The Fighting Ground
- Author: Avi
- Genre: Children's historical fiction
- Publication date: 1984
- Publication place: United States
- Media type: Print
- ISBN: 0-06-440185-5

= The Fighting Ground =

1984 children's novel by Avi

The Fighting Ground is a 1984 historical young-adult novel written by Edward Irving Wortis, under his pen name, Avi. The book is about the disillusioning experience of a young teenager who runs away to fight in the American Revolutionary War. The novel covers two days, 3 to 4 April 1778.

==Plot summary==
A 13-year-old New Jersey boy named Jonathan is impatient to join the Revolutionary War. His father used to help him train, but now after returning from a battle with a wound in his leg, Jonathan's father is fearful and does not want Jonathan to leave. However, when the war bell rings on 3 April 1778, Jonathan leaves anyway. He borrows a tavern owner's gun and joins a morning-long march to battle the German Hessians, who are allied with the British. Jonathan ends up being taken prisoner.
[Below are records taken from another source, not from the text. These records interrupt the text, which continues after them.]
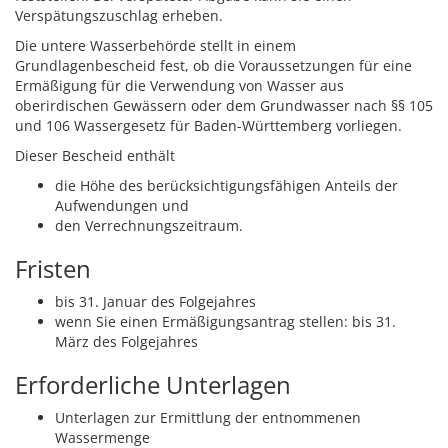
Verspätungszuschlag erheben.
Die untere Wasserbehörde stellt in einem
Grundlagenbescheid fest, ob die Voraussetzungen für eine
Ermäßigung für die Verwendung von Wasser aus
oberirdischen Gewässern oder dem Grundwasser nach §§ 105
und 106 Wassergesetz für Baden-Württemberg vorliegen.
Dieser Bescheid enthält
die Höhe des berücksichtigungsfähigen Anteils der
Aufwendungen und
den Verrechnungszeitraum.
Fristen
bis 31. Januar des Folgejahres
wenn Sie einen Ermäßigungsantrag stellen: bis 31.
März des Folgejahres
Erforderliche Unterlagen
Unterlagen zur Ermittlung der entnommenen
Wassermenge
Three Hessians take him to an old house where they bury a murdered couple, and Jonathan finds a small boy, a son of the buried couple, in the barn. He develops some degree of Stockholm Syndrome, before escaping in the night back to the American army camp. The Corporal, who turns out to be the one who murdered the boy's parents, knows where the house is. As the Corporal leads the American military to the house, they force Jonathan to see if the Hessians are awake or asleep. Out of compassion, Jonathan slips away and tries to help the Hessians escape, but he fails, and the Hessians lose their lives.

== Reception ==
The Fighting Ground received the following accolades:

- Scott O'Dell Award for Historical Fiction (1985)
- Dorothy Canfield Fisher Children's Book Award Nominee (1986)
- California Young Readers Medal Nominee for Middle School/Junior High (1988)
- American Library Association (ALA) Notable Children's Book
- Notable Children's Trade Book in the Field of Social Studies (NCSS/CBC)
- Library of Congress Children's Books

The book was banned from elementary schools in Florida's Bay District Schools in 2008 for containing profanity. The novel appears on the ALA list of the 100 Most Frequently Challenged Books of 2000–2009 at number 42.